Evaluation of GPT-4o for multilingual translation of radiology reports across imaging modalities.
Terzis R, Salam B, Nowak S, Mueller PT, Mesropyan N, Oberlinkels L, Efferoth AF, Kravchenko D, Voigt M, Ginzburg D, Pieper CC, Hayawi M, Kuetting D, Afat S, Maintz D, Luetkens JA, Kaya K, Isaak A
•papers•Jul 29 2025Large language models (LLMs) like GPT-4o offer multilingual and real-time translation capabilities. This study aims to evaluate GPT-4o's effectiveness in translating radiology reports into different languages. In this experimental two-center study, 100 real-world radiology reports from four imaging modalities (X-ray, ultrasound, CT, MRI) were randomly selected and fully anonymized. Reports were translated using GPT-4o with zero-shot prompting from German into four languages including English, French, Spanish, and Russian (n = 400 translations). Eight bilingual radiologists (two per language) evaluated the translations for general readability, overall quality, and utility for translators using 5-point Likert scales (ranging from 5 [best score] to 1 [worst score]). Binary questions (yes/no) were conducted to evaluate potential harmful errors, completeness, and factual correctness. The average processing time of GPT-4o for translating reports ranged from 9 to 24 s.
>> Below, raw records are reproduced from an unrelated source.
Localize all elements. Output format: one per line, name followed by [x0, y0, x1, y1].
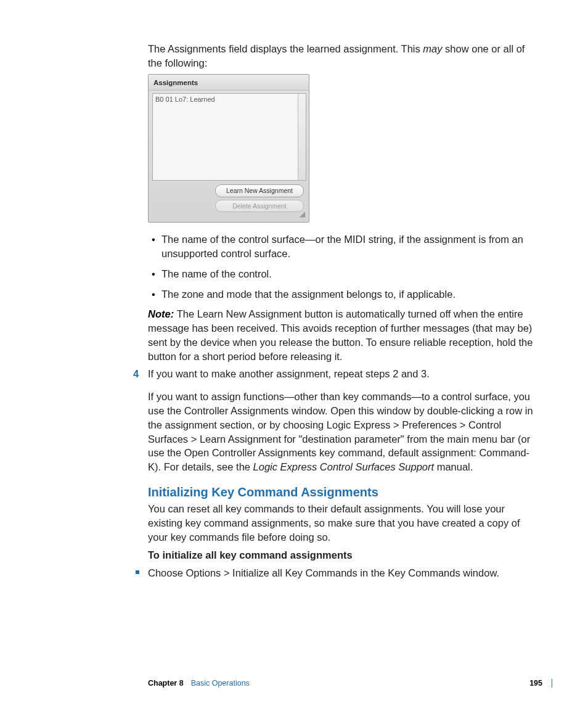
assignments-panel-title: Assignments: [149, 75, 309, 91]
note-label: Note:: [148, 308, 177, 319]
procedure-title: To initialize all key command assignment…: [148, 548, 535, 562]
procedure-step-text: Choose Options > Initialize all Key Comm…: [148, 567, 499, 578]
procedure-list: Choose Options > Initialize all Key Comm…: [148, 566, 535, 580]
assignments-list-entry: B0 01 Lo7: Learned: [155, 96, 215, 103]
bullet-text: The name of the control surface—or the M…: [161, 234, 523, 259]
resize-grip-icon[interactable]: ◢: [152, 212, 306, 218]
list-item: The name of the control surface—or the M…: [161, 232, 535, 261]
step-number: 4: [133, 367, 139, 381]
list-item: The name of the control.: [161, 267, 535, 281]
intro-paragraph: The Assignments field displays the learn…: [148, 42, 535, 70]
long-para-part2: manual.: [434, 461, 473, 472]
square-bullet-icon: [136, 570, 139, 574]
assignments-panel: Assignments B0 01 Lo7: Learned Learn New…: [148, 74, 309, 223]
intro-part1: The Assignments field displays the learn…: [148, 43, 423, 54]
page-footer: Chapter 8 Basic Operations 195: [148, 679, 542, 688]
step-text: If you want to make another assignment, …: [148, 368, 430, 379]
footer-rule-icon: [552, 679, 553, 688]
assignments-list[interactable]: B0 01 Lo7: Learned: [152, 93, 306, 181]
note-text: The Learn New Assignment button is autom…: [148, 308, 533, 361]
list-item: Choose Options > Initialize all Key Comm…: [148, 566, 535, 580]
controller-assignments-paragraph: If you want to assign functions—other th…: [148, 390, 535, 474]
list-item: The zone and mode that the assignment be…: [161, 287, 535, 302]
step-4: 4 If you want to make another assignment…: [148, 367, 535, 381]
bullet-text: The name of the control.: [161, 268, 272, 279]
bullet-list: The name of the control surface—or the M…: [148, 232, 535, 301]
section-heading: Initializing Key Command Assignments: [148, 484, 535, 501]
footer-page-number: 195: [529, 679, 542, 688]
intro-may: may: [423, 43, 442, 54]
footer-chapter-title: Basic Operations: [191, 679, 250, 688]
note-paragraph: Note: The Learn New Assignment button is…: [148, 307, 535, 363]
footer-chapter-label: Chapter 8: [148, 679, 184, 688]
manual-title: Logic Express Control Surfaces Support: [253, 461, 434, 472]
long-para-part1: If you want to assign functions—other th…: [148, 391, 533, 472]
learn-new-assignment-button[interactable]: Learn New Assignment: [215, 184, 304, 197]
delete-assignment-button: Delete Assignment: [215, 200, 304, 212]
bullet-text: The zone and mode that the assignment be…: [161, 289, 455, 300]
section-body: You can reset all key commands to their …: [148, 502, 535, 544]
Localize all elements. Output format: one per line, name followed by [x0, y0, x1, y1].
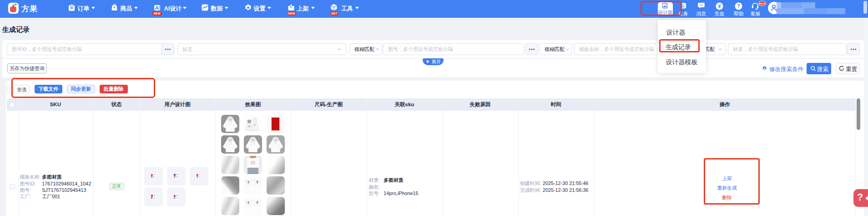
- svg-text:?: ?: [737, 3, 740, 9]
- svg-text:Ai: Ai: [155, 5, 160, 10]
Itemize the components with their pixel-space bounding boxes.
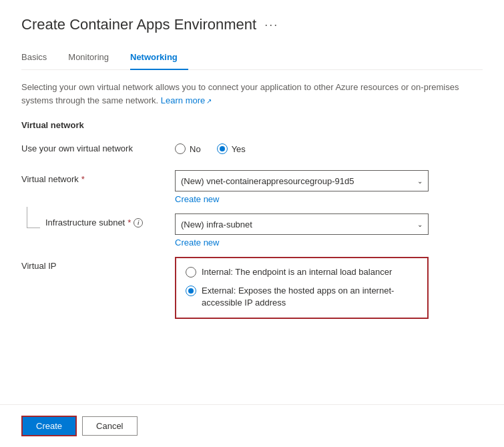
- tabs-bar: Basics Monitoring Networking: [21, 47, 483, 70]
- external-link-icon: ↗: [206, 96, 212, 106]
- tab-basics[interactable]: Basics: [21, 47, 57, 70]
- virtual-ip-external-radio[interactable]: [186, 286, 196, 296]
- virtual-network-label: Virtual network *: [21, 170, 175, 184]
- use-own-vnet-label: Use your own virtual network: [21, 139, 175, 153]
- virtual-ip-internal-radio[interactable]: [186, 267, 196, 278]
- page-title: Create Container Apps Environment: [21, 16, 256, 33]
- description-text: Selecting your own virtual network allow…: [21, 82, 459, 105]
- footer: Create Cancel: [0, 404, 504, 447]
- virtual-ip-external-option[interactable]: External: Exposes the hosted apps on an …: [186, 285, 418, 309]
- virtual-network-control: (New) vnet-containerappresourcegroup-91d…: [175, 170, 483, 204]
- virtual-network-row: Virtual network * (New) vnet-containerap…: [21, 170, 483, 204]
- infrastructure-subnet-required: *: [128, 217, 131, 228]
- cancel-button[interactable]: Cancel: [82, 416, 137, 436]
- virtual-network-chevron-icon: ⌄: [417, 177, 423, 185]
- virtual-network-section: Virtual network Use your own virtual net…: [21, 120, 483, 319]
- infrastructure-subnet-value: (New) infra-subnet: [181, 219, 252, 230]
- use-own-vnet-yes-option[interactable]: Yes: [217, 143, 246, 154]
- create-button[interactable]: Create: [21, 416, 77, 436]
- virtual-ip-options-box: Internal: The endpoint is an internal lo…: [175, 257, 429, 319]
- section-title: Virtual network: [21, 120, 483, 130]
- learn-more-link[interactable]: Learn more↗: [161, 95, 212, 105]
- indent-connector: [27, 207, 40, 228]
- use-own-vnet-yes-label: Yes: [232, 144, 246, 154]
- use-own-vnet-radio-group: No Yes: [175, 139, 483, 154]
- use-own-vnet-no-label: No: [190, 144, 201, 154]
- virtual-network-value: (New) vnet-containerappresourcegroup-91d…: [181, 176, 354, 186]
- virtual-ip-internal-option[interactable]: Internal: The endpoint is an internal lo…: [186, 266, 418, 278]
- infrastructure-subnet-chevron-icon: ⌄: [417, 221, 423, 228]
- page-wrapper: Create Container Apps Environment ··· Ba…: [0, 0, 504, 447]
- virtual-network-required: *: [81, 174, 85, 184]
- virtual-ip-internal-label: Internal: The endpoint is an internal lo…: [202, 266, 392, 278]
- infrastructure-subnet-create-new-link[interactable]: Create new: [175, 238, 483, 248]
- infrastructure-subnet-control: (New) infra-subnet ⌄ Create new: [175, 213, 483, 248]
- use-own-vnet-control: No Yes: [175, 139, 483, 154]
- ellipsis-menu-icon[interactable]: ···: [264, 18, 278, 32]
- tab-monitoring[interactable]: Monitoring: [68, 47, 119, 70]
- infrastructure-subnet-info-icon[interactable]: i: [134, 218, 143, 228]
- use-own-vnet-no-option[interactable]: No: [175, 143, 201, 154]
- use-own-vnet-no-radio[interactable]: [175, 143, 186, 154]
- infra-subnet-label-area: Infrastructure subnet * i: [21, 213, 175, 228]
- main-content: Create Container Apps Environment ··· Ba…: [0, 0, 504, 404]
- infrastructure-subnet-row: Infrastructure subnet * i (New) infra-su…: [21, 213, 483, 248]
- infrastructure-subnet-label: Infrastructure subnet * i: [45, 217, 143, 228]
- virtual-ip-label: Virtual IP: [21, 257, 175, 271]
- virtual-ip-control: Internal: The endpoint is an internal lo…: [175, 257, 483, 319]
- infrastructure-subnet-dropdown[interactable]: (New) infra-subnet ⌄: [175, 213, 429, 235]
- virtual-network-create-new-link[interactable]: Create new: [175, 194, 483, 204]
- page-description: Selecting your own virtual network allow…: [21, 81, 475, 107]
- page-title-row: Create Container Apps Environment ···: [21, 16, 483, 33]
- virtual-network-dropdown[interactable]: (New) vnet-containerappresourcegroup-91d…: [175, 170, 429, 191]
- virtual-ip-row: Virtual IP Internal: The endpoint is an …: [21, 257, 483, 319]
- use-own-vnet-yes-radio[interactable]: [217, 143, 228, 154]
- tab-networking[interactable]: Networking: [130, 47, 188, 70]
- virtual-ip-external-label: External: Exposes the hosted apps on an …: [202, 285, 418, 309]
- use-own-vnet-row: Use your own virtual network No Yes: [21, 139, 483, 161]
The overall quality of translations achieved a median of 4.5 (IQR 4-5), with English (5 [4,5]), French and Spanish (each 4.5 [4,5]) significantly outperforming Russian (4 [3.5-4]; each p < 0.05). Usefulness for translators was rated highest for English (5 [5-5], p < 0.05 against other languages). Readability scores and translation completeness were significantly higher for translations into Spanish, English and French compared to Russian (each p < 0.05). Factual correctness averaged 79 %, with English (84 %) and French (83 %) outperforming Russian (69 %) (each p < 0.05). Potentially harmful errors were identified in 4 % of translations, primarily in Russian (9 %). GPT-4o demonstrated robust performance in translating radiology reports across multiple languages, with limitations observed in Russian translations.